* What to do *
Only the text belongs in the copy. Transcribe the data exactly and drop any pictures.
──────
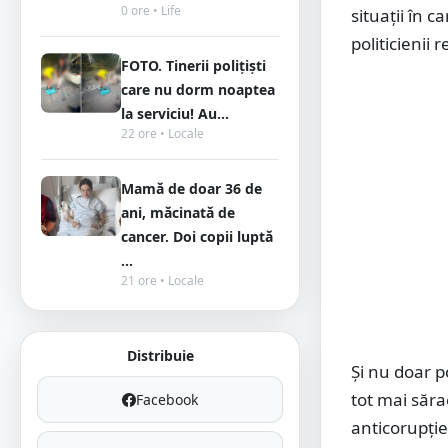
0 ore • Life
situații în 
politicienii 
FOTO. Tinerii polițiști
care nu dorm noaptea
la serviciu! Au...
22 ore • Locale
Mamă de doar 36 de
ani, măcinată de
cancer. Doi copii luptă
...
21 ore • Locale
Distribuie
Și nu doar po
tot mai sărac
Facebook
anticorupție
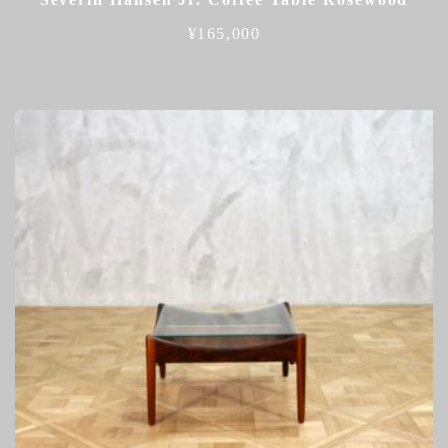
¥
165,000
──────
* Solution *
0 ore • Life
situații în 
politicienii 
FOTO. Tinerii polițiști
care nu dorm noaptea
la serviciu! Au...
22 ore • Locale
Mamă de doar 36 de
ani, măcinată de
cancer. Doi copii luptă
...
21 ore • Locale
Distribuie
Și nu doar po
tot mai sărac
Facebook
anticorupție
¥
165,000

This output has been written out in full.